A top Chinese TV maker that’s made inroads into the North American market admits that its TVs have been spying on users, or at least users in China.
Skyworth, which made a big splash at CES 2020 in Las Vegas and sells at least six TV models in the U.S., said in a statement posted online last week that a third-party application called Gozen Service on its Android TVs had been collecting more data than it was supposed to.
According to an unnamed Skyworth TV owner who posted about it on a Chinese software-development forum, the Gozen Service app is developed by a company called Gozen Data. The app collects data about all of the internet-connected gadgets on the home wireless network, as well as the names of nearby Wi-Fi networks, and sends to a Gozen-run web server.
“In other words,” the poster said, according to Google Translate, the Gozen Service app gathers information about “what smart devices do you have at home, whether your mobile phone is at home, who is connected to the internet at home, what is the name of the neighbor’s Wi-Fi, and you [the Gozen Service] can collect and upload it at any time.”
All that information could in theory be used to geolocate the TV set and track the movements of residents’ mobile devices, both physically and online.
“This thing scans my family’s connected devices every 10 minutes, and sends back the hostname, MAC, IP and even the network delay time,” the posting user added. “It also detects the surrounding Wi-Fi SSID names.
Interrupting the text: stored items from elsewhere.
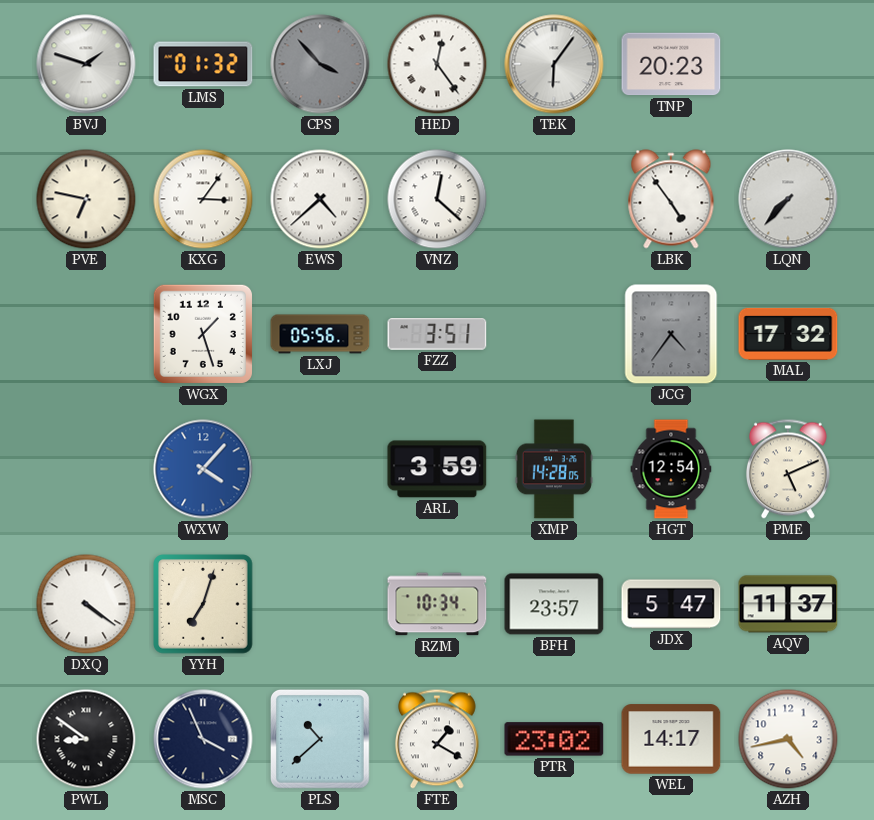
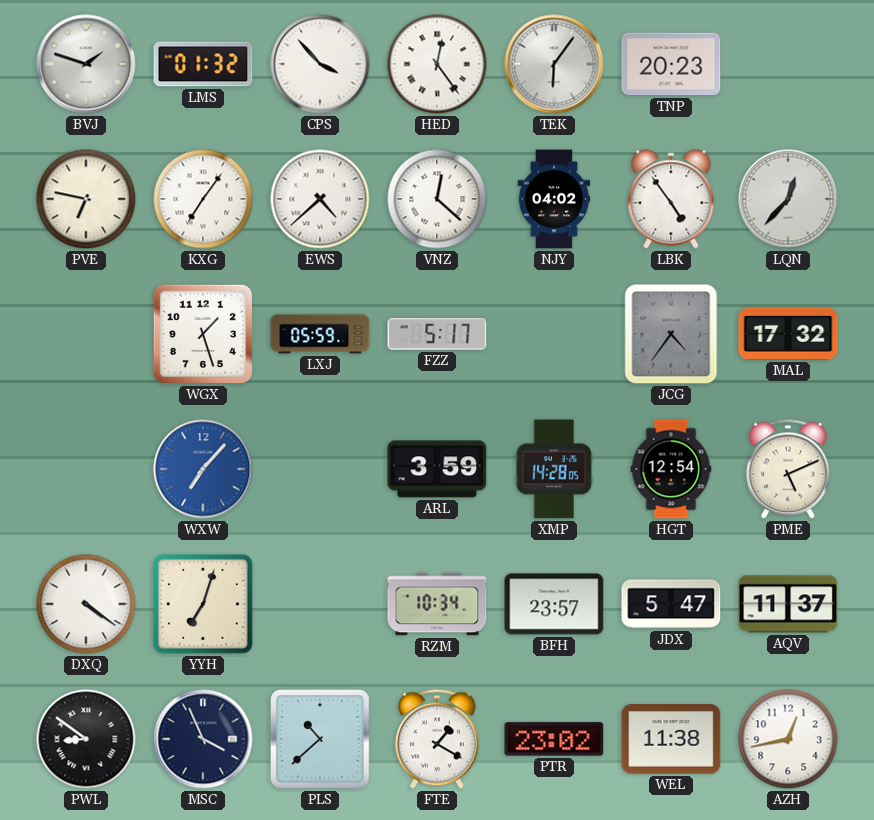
CPS dial: grey -> white
KXG: 3:06 -> 7:06
NJY: none -> 04:02
LQN: 7:37 -> 12:37
LXJ: 05:56 -> 05:59
FZZ: 3:51 -> 5:17
WXW: 4:07 -> 7:07
WEL: 14:17 -> 11:38
AZH: 4:43 -> 12:43
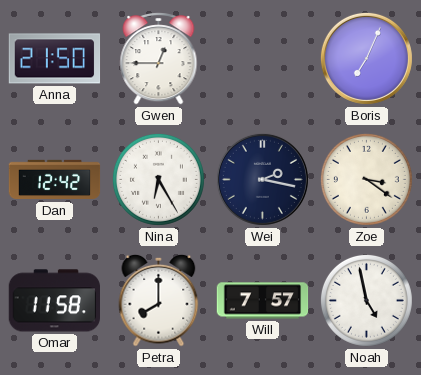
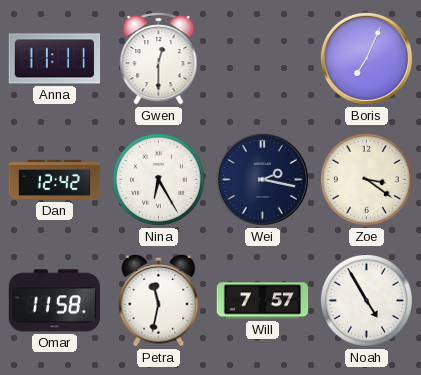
Anna: 21:50 -> 11:11
Gwen: 12:45 -> 12:30
Petra: 8:00 -> 11:32
Noah: 4:58 -> 4:55
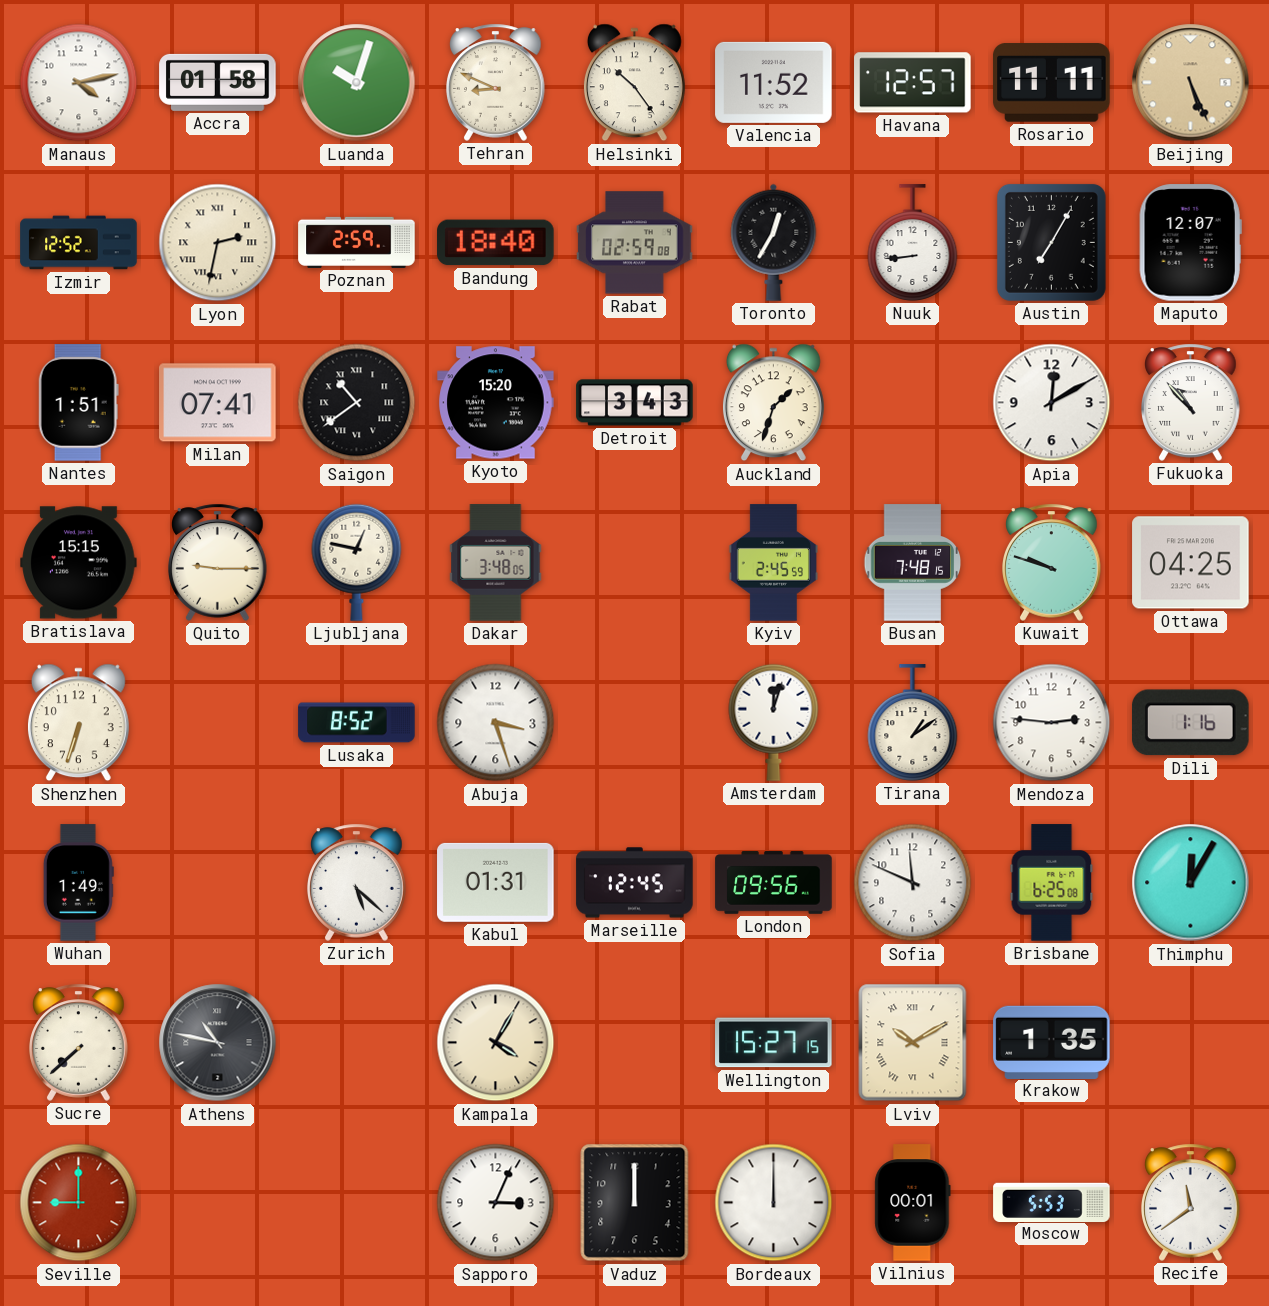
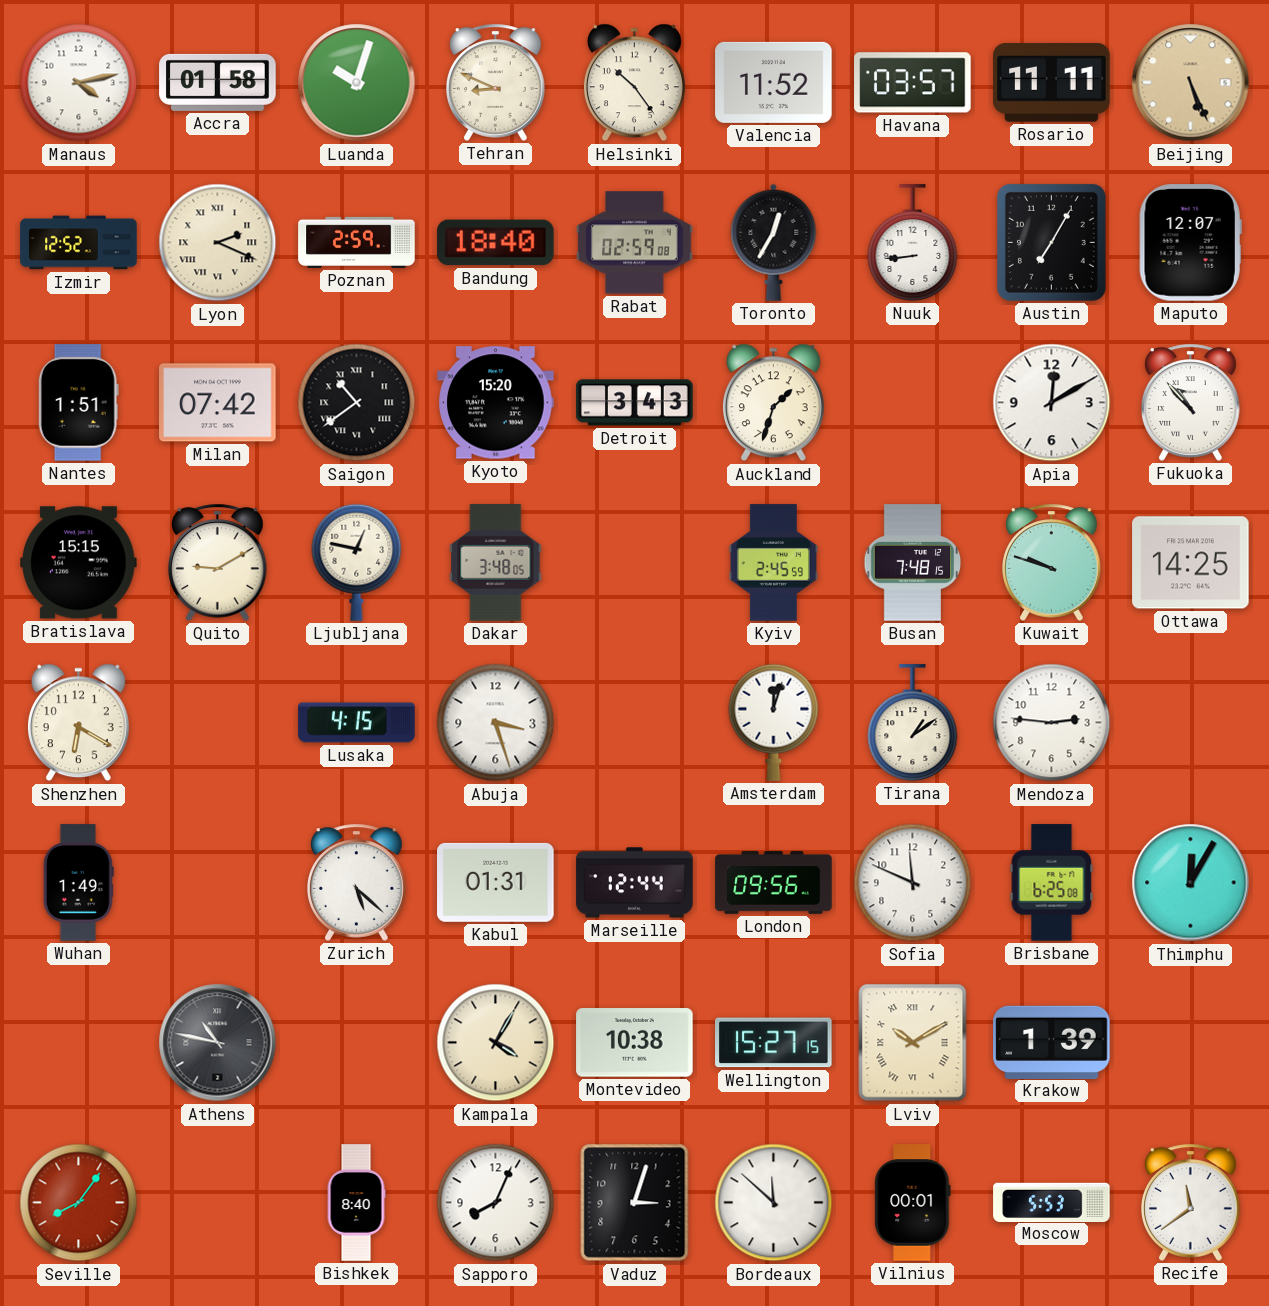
Havana: 12:57 -> 03:57
Lyon: 2:32 -> 2:19
Milan: 07:41 -> 07:42
Quito: 9:15 -> 9:10
Ottawa: 04:25 -> 14:25
Shenzhen: 6:33 -> 6:20
Lusaka: 8:52 -> 4:15
Dili: 1:16 -> none
Marseille: 12:45 -> 12:44
Sucre: 7:38 -> none
Montevideo: none -> 10:38
Krakow: 1:35 -> 1:39
Seville: 9:00 -> 8:06
Bishkek: none -> 8:40
Sapporo: 3:04 -> 8:04
Vaduz: 12:00 -> 3:03
Bordeaux: 12:00 -> 11:52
The MAC address is also packaged and sent to the domain name of gz-data.com.”
How, asked the poster, is this “not a spy service???”
Spying app may be limited to China
The South China Morning Post, which earlier reported this story, tried to reach out to the original forum poster but did not receive a reply. Skyworth said that its TVs sold in Hong Kong, where the South China Morning Post is based, never had the Gozen Data app pre-installed.
It’s not clear whether Skyworth TVs sold outside China have the Gozen Data app installed, or any other kind of third-party data-collection app. Tom’s Guide has reached out to Skyworth USA for comment, and we will update this story when we receive a reply.
In its statement, Skyworth said it had “terminated the partnership” with Gozen Data, which “was limited to the surveying of domestic TV program ratings in Mainland China on a sampling basis. The violations beyond this scope were not approved nor authorized by SKYWORTH TV.”
However, Chinese public financial records uncovered by Pandaily.com showed that Skyworth is a major investor in Gozen Data. Pandaily.com said Gozen Data also had partnerships with Philips, Sanyo, TCL and Toshiba, although we were not able to find any reference to those companies in the public records Pandaily.com linked to.
The South China Morning Post said Skyworth is the third-largest TV maker in China, after Xiaomi and HiSense, and the fifth-largest TV maker worldwide.
You can buy two Android-powered Skyworth TVs on the U.S. version of Amazon, as well as a cheaper Skyworth TV that doesn’t seem to have any “smart” features. The Skyworth USA website lists at least three more Android TVs.
Sick Codes, a hacker based in Southeast Asia who last fall showed what appeared to be spying activity in TCL TVs, put us in touch with Gsmaster, a North African phone hacker who owns more than one Skyworth TV.
Sick Codes and Gsmaster scanned a Skyworth TV’s internet connections and showed us an Nmap screengrab that indicated at least nine open ports that were being used for purposes unknown. It’s not clear if Gsmaster’s Skyworth TV was running the Gozen Data app, which Skyworth said is supposed to be only for the Chinese domestic market.
Running afoul of Chinese authorities
This kind of data collection nevertheless runs counter to new user-privacy regulations that are being rolled out in stages in China this year.
According to the South China Morning Post, the regulations mandate that users can decline data collection that is not necessary for an app or device to function. Pandaily said the regulations also stipulate that manufacturers and service providers notify users about any kind of personal data collection.
Pandaily speculated that even though Skyworth threw Gozen Data under the bus, the TV maker might still be required to notify users and authorities of the extent and scope of the personal data that was sent to third parties.
“Moving forward,” said the Skyworth official statement, ” we will implement more stringent reviews on the conduct of our partners and service providers to safeguard our users’ privacy, data, rights, and interests.”